* **Problem to work on**:
Repeat each line of the material word for word.

* **Information given**:
—————
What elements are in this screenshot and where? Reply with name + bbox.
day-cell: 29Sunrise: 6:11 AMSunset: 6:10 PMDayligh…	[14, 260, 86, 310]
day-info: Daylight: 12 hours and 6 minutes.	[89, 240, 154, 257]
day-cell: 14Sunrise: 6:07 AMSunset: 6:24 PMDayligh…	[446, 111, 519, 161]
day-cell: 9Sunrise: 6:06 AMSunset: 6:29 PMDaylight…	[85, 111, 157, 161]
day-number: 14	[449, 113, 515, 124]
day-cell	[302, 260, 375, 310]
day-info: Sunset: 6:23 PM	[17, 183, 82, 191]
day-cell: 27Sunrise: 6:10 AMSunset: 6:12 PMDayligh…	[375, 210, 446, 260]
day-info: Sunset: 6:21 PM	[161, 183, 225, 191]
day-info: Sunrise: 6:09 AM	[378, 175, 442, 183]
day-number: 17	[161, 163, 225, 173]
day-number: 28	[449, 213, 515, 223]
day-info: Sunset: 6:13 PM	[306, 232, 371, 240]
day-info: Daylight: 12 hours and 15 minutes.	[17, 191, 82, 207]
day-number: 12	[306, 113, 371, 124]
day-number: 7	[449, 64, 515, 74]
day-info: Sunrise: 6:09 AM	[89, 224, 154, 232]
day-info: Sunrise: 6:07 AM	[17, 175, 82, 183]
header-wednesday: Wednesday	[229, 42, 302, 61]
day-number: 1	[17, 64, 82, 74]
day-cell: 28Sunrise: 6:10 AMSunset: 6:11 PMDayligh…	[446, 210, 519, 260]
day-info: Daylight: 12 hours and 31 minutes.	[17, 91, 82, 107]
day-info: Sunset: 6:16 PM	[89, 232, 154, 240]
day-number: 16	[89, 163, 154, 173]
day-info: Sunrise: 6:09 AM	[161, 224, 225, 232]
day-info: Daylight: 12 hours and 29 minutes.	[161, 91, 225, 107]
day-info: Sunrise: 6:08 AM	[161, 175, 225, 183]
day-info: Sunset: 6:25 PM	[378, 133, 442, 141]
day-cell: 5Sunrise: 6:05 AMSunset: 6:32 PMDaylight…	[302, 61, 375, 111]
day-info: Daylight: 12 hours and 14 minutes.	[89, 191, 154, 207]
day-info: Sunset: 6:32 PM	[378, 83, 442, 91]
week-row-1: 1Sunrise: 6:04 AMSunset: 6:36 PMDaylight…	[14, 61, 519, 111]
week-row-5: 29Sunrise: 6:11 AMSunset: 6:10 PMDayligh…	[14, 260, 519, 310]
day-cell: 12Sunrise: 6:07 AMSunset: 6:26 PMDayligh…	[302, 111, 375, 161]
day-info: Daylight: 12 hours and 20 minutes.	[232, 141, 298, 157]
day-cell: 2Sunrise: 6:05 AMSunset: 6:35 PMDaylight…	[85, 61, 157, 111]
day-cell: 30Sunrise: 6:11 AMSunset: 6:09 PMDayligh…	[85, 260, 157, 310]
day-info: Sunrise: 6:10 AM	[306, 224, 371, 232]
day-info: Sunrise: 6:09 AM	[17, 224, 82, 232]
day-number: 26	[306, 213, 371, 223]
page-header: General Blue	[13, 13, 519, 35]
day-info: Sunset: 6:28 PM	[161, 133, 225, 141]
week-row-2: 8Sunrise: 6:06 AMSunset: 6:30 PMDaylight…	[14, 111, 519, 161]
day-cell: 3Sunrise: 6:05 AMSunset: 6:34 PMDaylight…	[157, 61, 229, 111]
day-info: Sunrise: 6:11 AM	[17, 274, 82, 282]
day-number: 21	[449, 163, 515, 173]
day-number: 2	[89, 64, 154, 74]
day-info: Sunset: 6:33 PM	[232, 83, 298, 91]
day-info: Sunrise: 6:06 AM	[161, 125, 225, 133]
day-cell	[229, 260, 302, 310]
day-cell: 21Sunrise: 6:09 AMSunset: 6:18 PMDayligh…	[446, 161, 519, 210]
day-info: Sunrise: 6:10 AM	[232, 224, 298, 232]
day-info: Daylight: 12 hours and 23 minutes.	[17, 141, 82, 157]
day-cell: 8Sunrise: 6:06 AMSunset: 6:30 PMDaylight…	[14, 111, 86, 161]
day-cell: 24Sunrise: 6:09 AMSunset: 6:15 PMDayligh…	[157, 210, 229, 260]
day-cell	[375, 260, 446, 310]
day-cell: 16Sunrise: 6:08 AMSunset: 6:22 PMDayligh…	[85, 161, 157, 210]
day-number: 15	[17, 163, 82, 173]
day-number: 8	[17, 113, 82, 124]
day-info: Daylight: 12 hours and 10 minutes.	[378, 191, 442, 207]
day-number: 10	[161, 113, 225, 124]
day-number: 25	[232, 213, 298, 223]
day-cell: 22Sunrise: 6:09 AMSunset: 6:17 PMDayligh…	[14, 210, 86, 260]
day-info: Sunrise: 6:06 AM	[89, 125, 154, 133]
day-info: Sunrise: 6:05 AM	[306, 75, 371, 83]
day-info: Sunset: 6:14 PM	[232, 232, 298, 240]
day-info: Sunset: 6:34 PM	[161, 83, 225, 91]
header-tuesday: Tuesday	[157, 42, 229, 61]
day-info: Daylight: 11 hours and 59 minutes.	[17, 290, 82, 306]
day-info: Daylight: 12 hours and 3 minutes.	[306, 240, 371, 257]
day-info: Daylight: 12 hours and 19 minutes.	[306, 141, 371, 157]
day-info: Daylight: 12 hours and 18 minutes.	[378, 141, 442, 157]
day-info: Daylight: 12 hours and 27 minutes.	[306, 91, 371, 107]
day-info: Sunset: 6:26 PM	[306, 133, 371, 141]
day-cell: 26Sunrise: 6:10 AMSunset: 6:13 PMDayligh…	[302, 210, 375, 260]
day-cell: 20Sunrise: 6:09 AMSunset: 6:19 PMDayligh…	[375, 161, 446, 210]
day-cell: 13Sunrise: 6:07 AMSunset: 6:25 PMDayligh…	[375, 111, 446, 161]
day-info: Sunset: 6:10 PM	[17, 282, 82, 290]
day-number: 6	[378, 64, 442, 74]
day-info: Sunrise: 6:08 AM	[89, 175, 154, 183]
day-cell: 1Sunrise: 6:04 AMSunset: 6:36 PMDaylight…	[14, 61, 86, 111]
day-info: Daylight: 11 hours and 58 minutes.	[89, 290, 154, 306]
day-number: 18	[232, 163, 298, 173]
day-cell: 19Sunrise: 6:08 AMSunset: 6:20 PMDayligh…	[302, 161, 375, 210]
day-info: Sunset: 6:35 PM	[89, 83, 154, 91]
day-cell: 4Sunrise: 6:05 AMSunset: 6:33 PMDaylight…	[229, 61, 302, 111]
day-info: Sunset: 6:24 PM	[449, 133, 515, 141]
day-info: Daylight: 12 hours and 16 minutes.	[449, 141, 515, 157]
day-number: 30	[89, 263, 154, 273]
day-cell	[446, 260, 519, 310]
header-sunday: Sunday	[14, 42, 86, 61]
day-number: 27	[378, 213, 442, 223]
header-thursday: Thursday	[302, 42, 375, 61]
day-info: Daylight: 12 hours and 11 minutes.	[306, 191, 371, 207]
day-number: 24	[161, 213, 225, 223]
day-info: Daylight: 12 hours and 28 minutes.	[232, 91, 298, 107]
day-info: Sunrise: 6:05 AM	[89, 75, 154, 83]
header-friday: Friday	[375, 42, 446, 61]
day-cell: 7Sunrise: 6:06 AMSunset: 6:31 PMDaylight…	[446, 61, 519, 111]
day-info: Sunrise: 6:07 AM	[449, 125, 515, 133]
—————
* **Response to the task**:
What elements are in this screenshot and where? Reply with name + bbox.
day-cell: 29Sunrise: 6:11 AMSunset: 6:10 PMDayligh…	[14, 260, 86, 310]
day-info: Daylight: 12 hours and 6 minutes.	[89, 240, 154, 257]
day-cell: 14Sunrise: 6:07 AMSunset: 6:24 PMDayligh…	[446, 111, 519, 161]
day-cell: 9Sunrise: 6:06 AMSunset: 6:29 PMDaylight…	[85, 111, 157, 161]
day-number: 14	[449, 113, 515, 124]
day-cell	[302, 260, 375, 310]
day-info: Sunset: 6:23 PM	[17, 183, 82, 191]
day-cell: 27Sunrise: 6:10 AMSunset: 6:12 PMDayligh…	[375, 210, 446, 260]
day-info: Sunset: 6:21 PM	[161, 183, 225, 191]
day-info: Sunrise: 6:09 AM	[378, 175, 442, 183]
day-number: 17	[161, 163, 225, 173]
day-number: 28	[449, 213, 515, 223]
day-info: Sunset: 6:13 PM	[306, 232, 371, 240]
day-info: Daylight: 12 hours and 15 minutes.	[17, 191, 82, 207]
day-number: 12	[306, 113, 371, 124]
day-number: 7	[449, 64, 515, 74]
day-info: Sunrise: 6:09 AM	[89, 224, 154, 232]
day-info: Sunrise: 6:07 AM	[17, 175, 82, 183]
header-wednesday: Wednesday	[229, 42, 302, 61]
day-number: 1	[17, 64, 82, 74]
day-cell: 28Sunrise: 6:10 AMSunset: 6:11 PMDayligh…	[446, 210, 519, 260]
day-info: Daylight: 12 hours and 31 minutes.	[17, 91, 82, 107]
day-info: Sunset: 6:16 PM	[89, 232, 154, 240]
day-number: 16	[89, 163, 154, 173]
day-info: Sunrise: 6:09 AM	[161, 224, 225, 232]
day-info: Daylight: 12 hours and 29 minutes.	[161, 91, 225, 107]
day-info: Sunrise: 6:08 AM	[161, 175, 225, 183]
day-info: Sunset: 6:25 PM	[378, 133, 442, 141]
day-cell: 5Sunrise: 6:05 AMSunset: 6:32 PMDaylight…	[302, 61, 375, 111]
day-info: Daylight: 12 hours and 14 minutes.	[89, 191, 154, 207]
day-info: Sunset: 6:32 PM	[378, 83, 442, 91]
week-row-1: 1Sunrise: 6:04 AMSunset: 6:36 PMDaylight…	[14, 61, 519, 111]
week-row-5: 29Sunrise: 6:11 AMSunset: 6:10 PMDayligh…	[14, 260, 519, 310]
day-cell: 12Sunrise: 6:07 AMSunset: 6:26 PMDayligh…	[302, 111, 375, 161]
day-info: Daylight: 12 hours and 20 minutes.	[232, 141, 298, 157]
day-cell: 2Sunrise: 6:05 AMSunset: 6:35 PMDaylight…	[85, 61, 157, 111]
day-cell: 30Sunrise: 6:11 AMSunset: 6:09 PMDayligh…	[85, 260, 157, 310]
day-info: Sunrise: 6:10 AM	[306, 224, 371, 232]
day-info: Sunrise: 6:09 AM	[17, 224, 82, 232]
day-number: 26	[306, 213, 371, 223]
page-header: General Blue	[13, 13, 519, 35]
day-info: Sunset: 6:28 PM	[161, 133, 225, 141]
week-row-2: 8Sunrise: 6:06 AMSunset: 6:30 PMDaylight…	[14, 111, 519, 161]
day-cell: 3Sunrise: 6:05 AMSunset: 6:34 PMDaylight…	[157, 61, 229, 111]
day-info: Sunrise: 6:11 AM	[17, 274, 82, 282]
day-number: 21	[449, 163, 515, 173]
day-number: 2	[89, 64, 154, 74]
day-info: Sunset: 6:33 PM	[232, 83, 298, 91]
day-info: Sunrise: 6:06 AM	[161, 125, 225, 133]
day-cell	[229, 260, 302, 310]
day-cell: 21Sunrise: 6:09 AMSunset: 6:18 PMDayligh…	[446, 161, 519, 210]
day-info: Sunrise: 6:10 AM	[232, 224, 298, 232]
day-info: Daylight: 12 hours and 23 minutes.	[17, 141, 82, 157]
day-cell: 8Sunrise: 6:06 AMSunset: 6:30 PMDaylight…	[14, 111, 86, 161]
day-cell: 24Sunrise: 6:09 AMSunset: 6:15 PMDayligh…	[157, 210, 229, 260]
day-cell	[375, 260, 446, 310]
day-cell: 16Sunrise: 6:08 AMSunset: 6:22 PMDayligh…	[85, 161, 157, 210]
day-number: 15	[17, 163, 82, 173]
day-number: 8	[17, 113, 82, 124]
day-info: Daylight: 12 hours and 10 minutes.	[378, 191, 442, 207]
day-number: 10	[161, 113, 225, 124]
day-number: 25	[232, 213, 298, 223]
day-cell: 22Sunrise: 6:09 AMSunset: 6:17 PMDayligh…	[14, 210, 86, 260]
day-info: Sunrise: 6:06 AM	[89, 125, 154, 133]
day-info: Sunrise: 6:05 AM	[306, 75, 371, 83]
day-info: Sunset: 6:14 PM	[232, 232, 298, 240]
day-info: Sunset: 6:34 PM	[161, 83, 225, 91]
header-tuesday: Tuesday	[157, 42, 229, 61]
day-info: Daylight: 11 hours and 59 minutes.	[17, 290, 82, 306]
day-info: Daylight: 12 hours and 3 minutes.	[306, 240, 371, 257]
day-info: Daylight: 12 hours and 19 minutes.	[306, 141, 371, 157]
day-info: Daylight: 12 hours and 18 minutes.	[378, 141, 442, 157]
day-info: Daylight: 12 hours and 27 minutes.	[306, 91, 371, 107]
day-info: Sunset: 6:26 PM	[306, 133, 371, 141]
day-cell: 26Sunrise: 6:10 AMSunset: 6:13 PMDayligh…	[302, 210, 375, 260]
day-cell: 20Sunrise: 6:09 AMSunset: 6:19 PMDayligh…	[375, 161, 446, 210]
day-cell: 13Sunrise: 6:07 AMSunset: 6:25 PMDayligh…	[375, 111, 446, 161]
day-info: Sunset: 6:10 PM	[17, 282, 82, 290]
day-number: 6	[378, 64, 442, 74]
day-info: Sunrise: 6:08 AM	[89, 175, 154, 183]
day-cell: 1Sunrise: 6:04 AMSunset: 6:36 PMDaylight…	[14, 61, 86, 111]
day-info: Daylight: 11 hours and 58 minutes.	[89, 290, 154, 306]
day-number: 18	[232, 163, 298, 173]
day-cell: 19Sunrise: 6:08 AMSunset: 6:20 PMDayligh…	[302, 161, 375, 210]
day-info: Sunset: 6:35 PM	[89, 83, 154, 91]
day-cell: 4Sunrise: 6:05 AMSunset: 6:33 PMDaylight…	[229, 61, 302, 111]
day-info: Sunset: 6:24 PM	[449, 133, 515, 141]
day-info: Daylight: 12 hours and 16 minutes.	[449, 141, 515, 157]
day-number: 30	[89, 263, 154, 273]
day-cell	[446, 260, 519, 310]
header-sunday: Sunday	[14, 42, 86, 61]
day-number: 27	[378, 213, 442, 223]
header-thursday: Thursday	[302, 42, 375, 61]
day-info: Daylight: 12 hours and 11 minutes.	[306, 191, 371, 207]
day-number: 24	[161, 213, 225, 223]
day-info: Daylight: 12 hours and 28 minutes.	[232, 91, 298, 107]
day-info: Sunrise: 6:05 AM	[89, 75, 154, 83]
header-friday: Friday	[375, 42, 446, 61]
day-cell: 7Sunrise: 6:06 AMSunset: 6:31 PMDaylight…	[446, 61, 519, 111]
day-info: Sunrise: 6:07 AM	[449, 125, 515, 133]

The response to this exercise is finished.